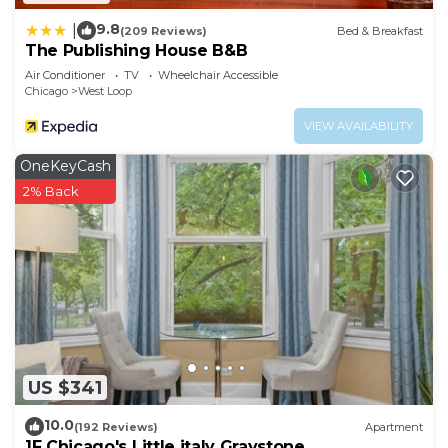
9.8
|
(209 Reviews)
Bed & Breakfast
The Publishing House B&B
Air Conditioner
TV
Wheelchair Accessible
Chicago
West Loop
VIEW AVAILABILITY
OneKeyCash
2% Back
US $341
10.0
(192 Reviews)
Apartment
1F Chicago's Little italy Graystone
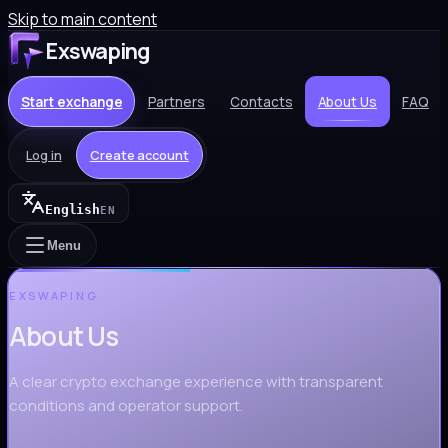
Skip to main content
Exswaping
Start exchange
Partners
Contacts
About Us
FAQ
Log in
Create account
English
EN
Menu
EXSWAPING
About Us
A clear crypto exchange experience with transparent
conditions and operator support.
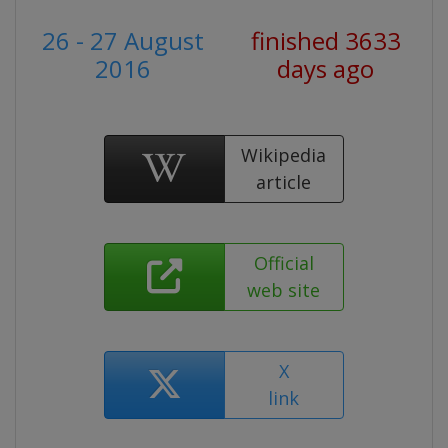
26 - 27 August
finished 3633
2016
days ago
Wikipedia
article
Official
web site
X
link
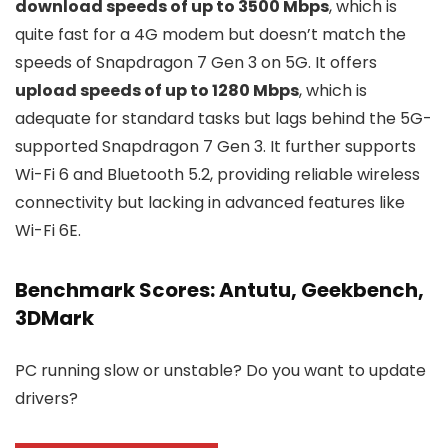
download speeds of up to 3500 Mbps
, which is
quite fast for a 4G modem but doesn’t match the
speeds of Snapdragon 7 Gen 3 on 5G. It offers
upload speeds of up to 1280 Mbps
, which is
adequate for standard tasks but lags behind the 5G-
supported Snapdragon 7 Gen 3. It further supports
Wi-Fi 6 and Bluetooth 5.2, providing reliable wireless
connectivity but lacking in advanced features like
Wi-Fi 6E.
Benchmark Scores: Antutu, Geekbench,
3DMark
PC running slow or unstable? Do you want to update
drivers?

= = = = = = =

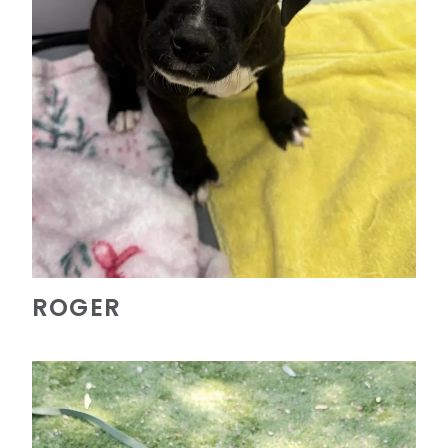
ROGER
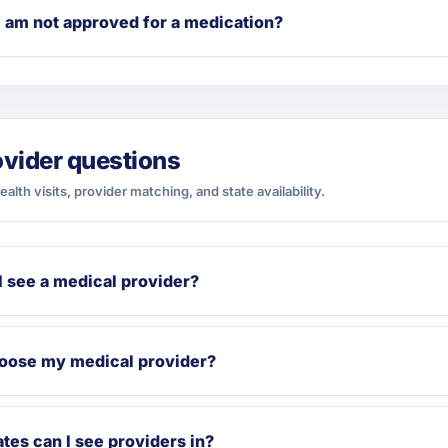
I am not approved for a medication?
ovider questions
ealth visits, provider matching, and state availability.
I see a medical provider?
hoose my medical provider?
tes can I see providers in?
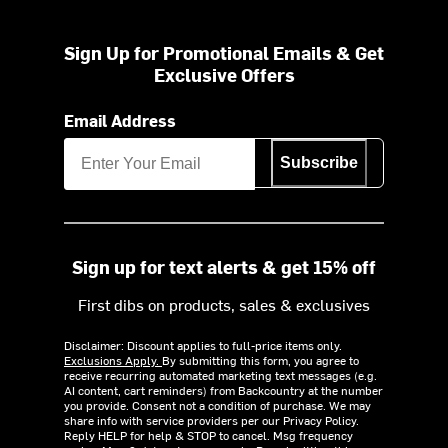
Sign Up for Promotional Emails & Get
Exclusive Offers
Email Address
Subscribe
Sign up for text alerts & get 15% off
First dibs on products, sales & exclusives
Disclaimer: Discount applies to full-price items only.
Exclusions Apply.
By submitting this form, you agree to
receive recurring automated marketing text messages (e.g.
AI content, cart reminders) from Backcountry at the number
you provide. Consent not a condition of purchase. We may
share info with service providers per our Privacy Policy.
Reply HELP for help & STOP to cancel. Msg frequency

= = = = = = =

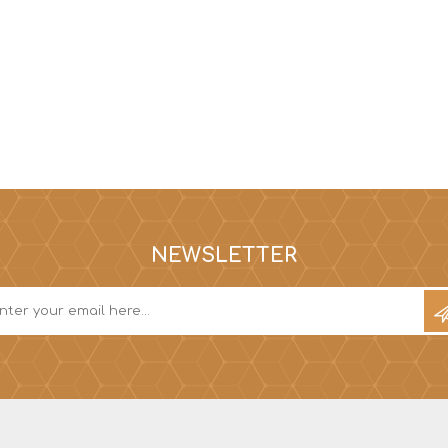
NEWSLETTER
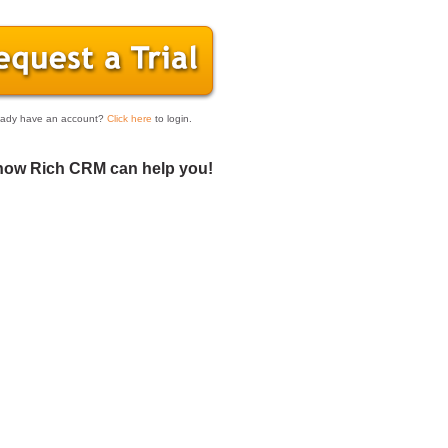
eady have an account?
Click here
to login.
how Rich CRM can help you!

= = = = = = =

Look through the records and copy every line that has the word "Sign".

TASK RESPONSE
Sign Up for Promotional Emails & Get
Sign up for text alerts & get 15% off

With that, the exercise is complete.